RECORD EXTRACTS —
═══
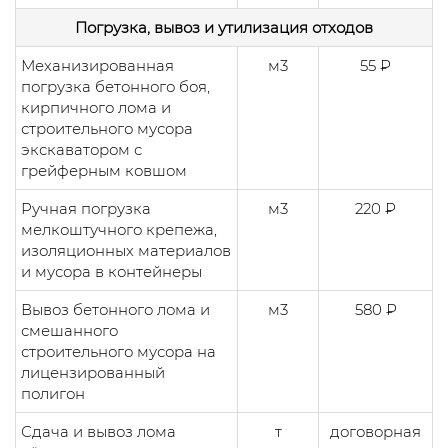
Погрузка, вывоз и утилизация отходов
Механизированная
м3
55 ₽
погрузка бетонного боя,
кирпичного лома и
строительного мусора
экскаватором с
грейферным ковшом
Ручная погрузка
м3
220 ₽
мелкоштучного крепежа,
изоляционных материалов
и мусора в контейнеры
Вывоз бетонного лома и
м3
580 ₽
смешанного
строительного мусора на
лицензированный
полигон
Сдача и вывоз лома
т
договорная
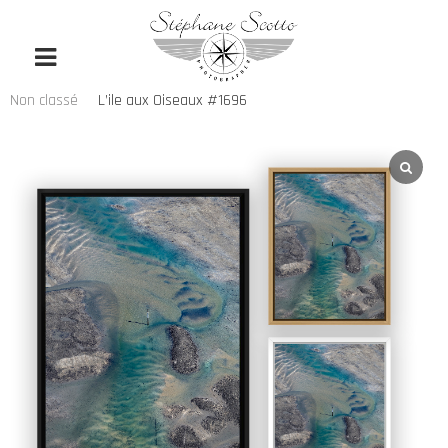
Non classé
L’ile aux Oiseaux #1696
═══
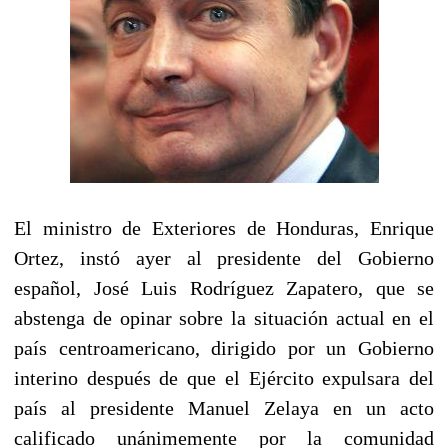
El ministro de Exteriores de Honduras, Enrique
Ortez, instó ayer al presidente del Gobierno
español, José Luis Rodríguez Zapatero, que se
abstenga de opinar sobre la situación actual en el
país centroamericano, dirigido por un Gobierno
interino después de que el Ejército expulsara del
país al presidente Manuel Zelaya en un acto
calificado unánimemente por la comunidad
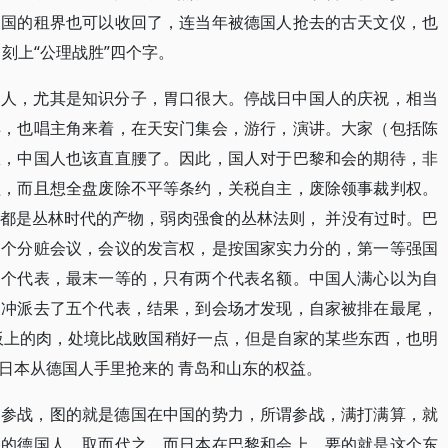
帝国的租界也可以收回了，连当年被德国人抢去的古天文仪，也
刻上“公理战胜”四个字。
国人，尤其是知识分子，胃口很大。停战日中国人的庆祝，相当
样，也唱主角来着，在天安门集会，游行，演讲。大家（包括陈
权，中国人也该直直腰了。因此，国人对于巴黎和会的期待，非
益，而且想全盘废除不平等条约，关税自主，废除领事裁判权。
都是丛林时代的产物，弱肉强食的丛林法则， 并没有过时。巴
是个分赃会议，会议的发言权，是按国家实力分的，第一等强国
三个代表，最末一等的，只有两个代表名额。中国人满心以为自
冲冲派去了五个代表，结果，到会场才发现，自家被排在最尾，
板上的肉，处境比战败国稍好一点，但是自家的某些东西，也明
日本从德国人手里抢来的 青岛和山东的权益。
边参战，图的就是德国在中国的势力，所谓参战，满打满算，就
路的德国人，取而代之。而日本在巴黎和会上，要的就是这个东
═══
WORK REQUIRED — Working through the records, find each line containing the word "мусора" and copy it.

SOLVED PROBLEM —
строительного мусора
и мусора в контейнеры
строительного мусора на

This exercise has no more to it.